Naiadi

Enciclopedia Dantesca (1970)

Naiadi

Giorgio Padoan

Le N. o Naidi (" le nuotanti "; D. usa la forma Naiade, più aderente al plurale latino), ninfe dei fiumi, delle fonti e delle acque stagnanti.

Le N., spesso rappresentate insieme con Satiri al seguito di Bacco o di Pan, sono nominate con frequenza ma per lo più genericamente dai poeti greci e latini (tra questi soprattutto i bucolici e Ovidio): tanto che non solo ‛ Naias ' può indicare, per traslato, ogni ninfa, ma anche, per metafora, il fiume, l'acqua o la natura del luogo. Poche sono le N. indicate nominativamente: per rimanere agli autori più cari a D., troviamo in Virgilio Egle (Buc. VI 21), in Ovidio Siringa (Met. I 691) e Salmacide (IV 285-388), in Lucano Enone (Phars.
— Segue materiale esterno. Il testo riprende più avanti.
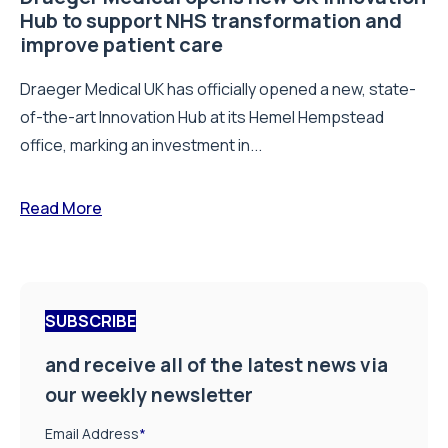
Hub to support NHS transformation and
improve patient care
Draeger Medical UK has officially opened a new, state-
of-the-art Innovation Hub at its Hemel Hempstead
office, marking an investment in...
Read More
SUBSCRIBE
and receive all of the latest news via
our weekly newsletter
Email Address
*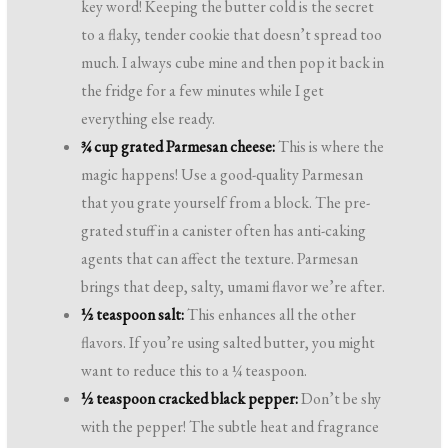
key word! Keeping the butter cold is the secret
to a flaky, tender cookie that doesn’t spread too
much. I always cube mine and then pop it back in
the fridge for a few minutes while I get
everything else ready.
¾ cup grated Parmesan cheese:
This is where the
magic happens! Use a good-quality Parmesan
that you grate yourself from a block. The pre-
grated stuff in a canister often has anti-caking
agents that can affect the texture. Parmesan
brings that deep, salty, umami flavor we’re after.
½ teaspoon salt:
This enhances all the other
flavors. If you’re using salted butter, you might
want to reduce this to a ¼ teaspoon.
½ teaspoon cracked black pepper:
Don’t be shy
with the pepper! The subtle heat and fragrance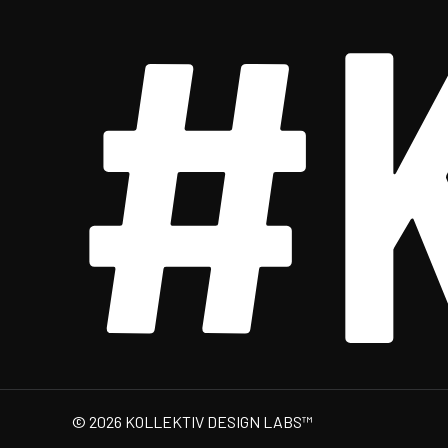
#
© 2026 KOLLEKTIV DESIGN LABS™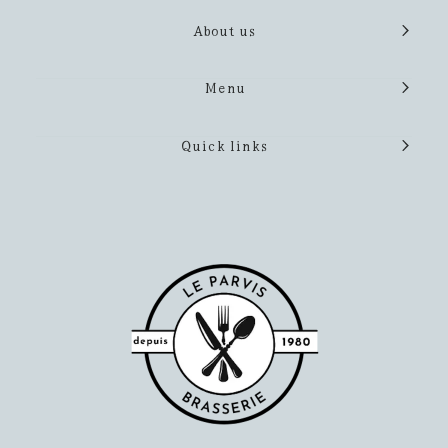
About us
Menu
Quick links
IX 973).

D. dunque non poteva assolutamente ignorare che le N. sono ninfe dei fiumi e delle fonti: tant'è vero che non solo ricorda, secondo la narrazione ovidiana, la ninfa Siringa (v.) in Pg XXXII 65, ma in Eg IV 85 indica il fiume Savena (v.) come Nayas illa. A ragione pertanto rimasero lungo tempo perplessi i dantisti moderni di fronte a Pg XXXIII 49 E forse che la mia narrazion buia, / qual Temi e Sfinge, men ti persuade, / perch'a lor modo lo 'ntelletto attuia / ma tosto fier li fatti le Naiade, / che solveranno questo enigma forte sanza danno di pecore o di biade, con evidente rinvio a Met. VII 759-765 (la morte della Sfinge è vendicata da Temi che manda una belva a flagellare la campagna tebana); finché il Ghisalberti non avvertì che nei codici medievali delle Metamorfosi, proprio all'inizio del passo or ora ricordato (" Carmina Laiades non intellecta priorum/ solverat ingemis "), anziché Laiades, cioè Edipo figlio di Laio, predomina pressoché incontrastata la lezione Naiades: che fu l'unica nota a D. e ai suoi contemporanei.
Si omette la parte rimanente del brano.